Un mot encore quand même: on a parlé de situation nouvelle, du Tribunal fédéral, de la Comco, de libéralisation "sauvage" - le rapporteur de langue française a évoqué ces éléments-là. Il y a quand même un élément qui n'a pas été évoqué et qui mérite de l'être à cette tribune: certains cantons, romands en particulier - Fribourg, Vaud, Neuchâtel - ont introduit des dispositions instituant explicitement le monopole de l'électricité dans leur canton, précisément pour se prémunir contre la libéralisation sauvage à laquelle certains aspirent.

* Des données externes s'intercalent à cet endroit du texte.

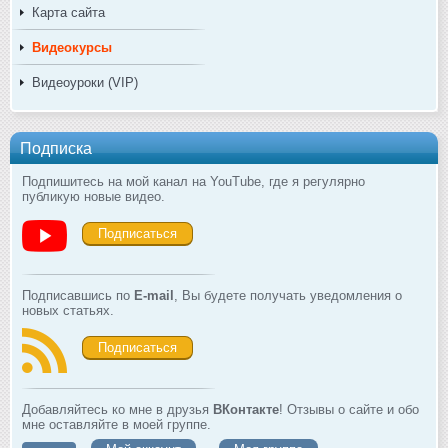
Карта сайта
Видеокурсы
Видеоуроки (VIP)
Подписка
Подпишитесь на мой канал на YouTube, где я регулярно
публикую новые видео.
Подписаться
Подписавшись по
E-mail
, Вы будете получать уведомления о
новых статьях.
Подписаться
Добавляйтесь ко мне в друзья
ВКонтакте
! Отзывы о сайте и обо
мне оставляйте в моей группе.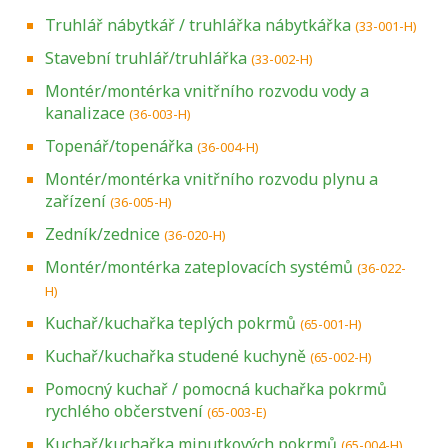
Truhlář nábytkář / truhlářka nábytkářka
(33-001-H)
Stavební truhlář/truhlářka
(33-002-H)
Montér/montérka vnitřního rozvodu vody a
kanalizace
(36-003-H)
Topenář/topenářka
(36-004-H)
Montér/montérka vnitřního rozvodu plynu a
zařízení
(36-005-H)
Zedník/zednice
(36-020-H)
Montér/montérka zateplovacích systémů
(36-022-
H)
Kuchař/kuchařka teplých pokrmů
(65-001-H)
Kuchař/kuchařka studené kuchyně
(65-002-H)
Pomocný kuchař / pomocná kuchařka pokrmů
rychlého občerstvení
(65-003-E)
Kuchař/kuchařka minutkových pokrmů
(65-004-H)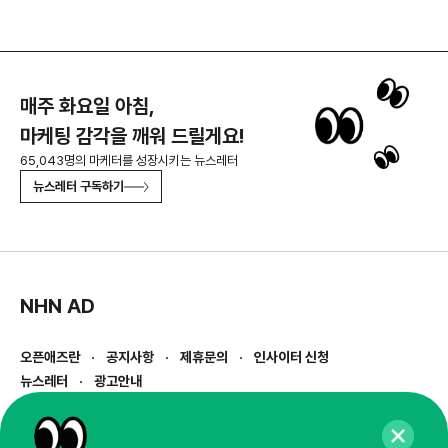
매주 화요일 아침,
마케팅 감각을 깨워 드릴게요!
65,043명의 마케터를 성장시키는 뉴스레터
뉴스레터 구독하기
NHN AD
오픈애즈란
공지사항
제휴문의
인사이터 신청
뉴스레터
광고안내
경기도 성남시 분당구 대왕판교로645번길 16
대표 : 심도섭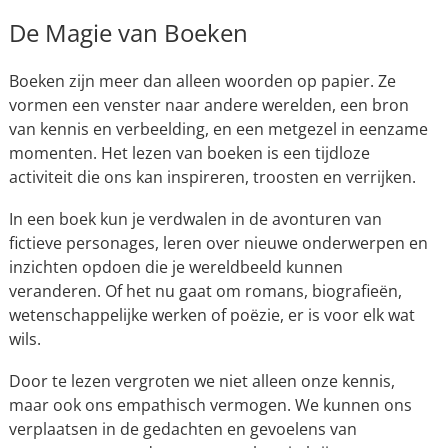
De Magie van Boeken
Boeken zijn meer dan alleen woorden op papier. Ze
vormen een venster naar andere werelden, een bron
van kennis en verbeelding, en een metgezel in eenzame
momenten. Het lezen van boeken is een tijdloze
activiteit die ons kan inspireren, troosten en verrijken.
In een boek kun je verdwalen in de avonturen van
fictieve personages, leren over nieuwe onderwerpen en
inzichten opdoen die je wereldbeeld kunnen
veranderen. Of het nu gaat om romans, biografieën,
wetenschappelijke werken of poëzie, er is voor elk wat
wils.
Door te lezen vergroten we niet alleen onze kennis,
maar ook ons empathisch vermogen. We kunnen ons
verplaatsen in de gedachten en gevoelens van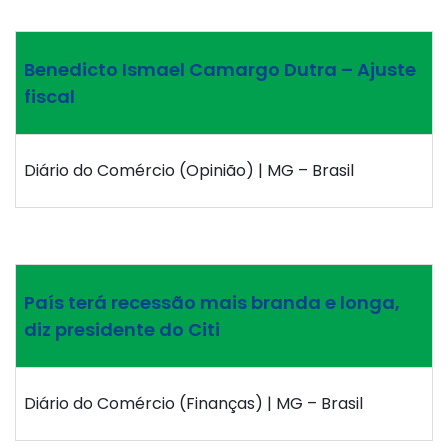
Benedicto Ismael Camargo Dutra – Ajuste
fiscal
Diário do Comércio (Opinião) | MG – Brasil
País terá recessão mais branda e longa,
diz presidente do Citi
Diário do Comércio (Finanças) | MG – Brasil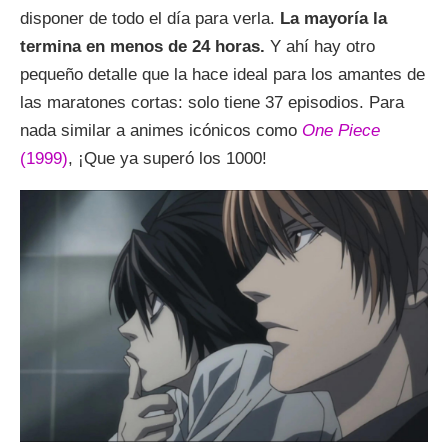
disponer de todo el día para verla.
La mayoría la
termina en menos de 24 horas.
Y ahí hay otro
pequeño detalle que la hace ideal para los amantes de
las maratones cortas: solo tiene 37 episodios. Para
nada similar a animes icónicos como
One Piece
(1999)
, ¡Que ya superó los 1000!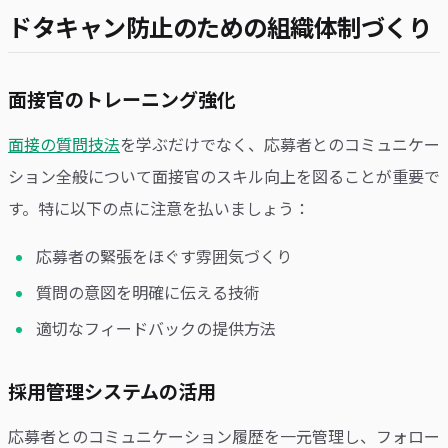
ドタキャン防止のための組織体制づくり
面接官のトレーニング強化
面接の質問技法
を学ぶだけでなく、応募者とのコミュニケー
ション全般について面接官のスキル向上を図ることが重要で
す。特に以下の点に注意を払いましょう：
応募者の緊張をほぐす雰囲気づくり
質問の意図を明確に伝える技術
適切なフィードバックの提供方法
採用管理システムの活用
応募者とのコミュニケーション履歴を一元管理し、フォロー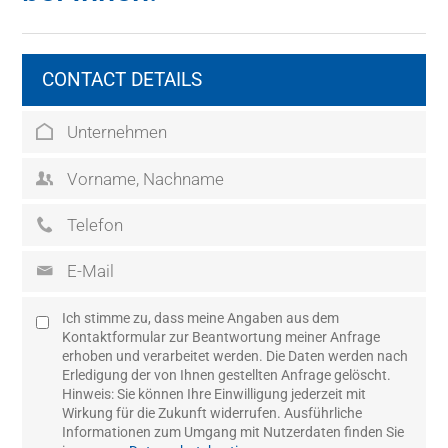
CONTACT DETAILS
Ich stimme zu, dass meine Angaben aus dem
Kontaktformular zur Beantwortung meiner Anfrage
erhoben und verarbeitet werden. Die Daten werden nach
Erledigung der von Ihnen gestellten Anfrage gelöscht.
Hinweis: Sie können Ihre Einwilligung jederzeit mit
Wirkung für die Zukunft widerrufen. Ausführliche
Informationen zum Umgang mit Nutzerdaten finden Sie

Genève est sur cette voie également: je suis ici non seulement le porte-parole d'un groupe de trois députés dans cette chambre, mais des citoyens genevois qui ont massivement signé une initiative populaire cantonale, à hauteur de 12000 ou 13000 signatures, pour le maintien de la situation de fait et de droit existante, celle d'un monopole de service public en matière d'électricité qui donne satisfaction, qui est un pilier de la politique énergétique antinucléaire et écologique du canton de Genève. Il s'agit d'une exigence de respect de la volonté populaire. A Genève, nous avons voté pour deux tiers environ contre l'ouverture du marché de l'électricité, parce que nous avions cette situation d'un contrôle public démocratique avec des objectifs écologiques sur l'électricité. C'est cette situation-là aussi que vous entreprenez de démonter avec votre loi sur le marché de l'électricité bis.
Cette loi, nous n'en voulons pas; nous considérons que l'électricité ne doit pas être marchandisée, ne doit pas être soumise aux multinationales ni à la loi du profit. Je me répète, mais c'est nécessaire parce que certains sont apparemment incapables de l'entendre dans cette salle: l'électricité doit être soumise à un contrôle démocratique, avec des objectifs sociaux qui respectent les exigences en termes d'emploi et d'approvisionnement pour toutes les catégories de consommateurs, avec des exigences écologiques et des exigences de planification dans le long terme, en matière d'infrastructures notamment, que le marché est parfaitement incapable de garantir.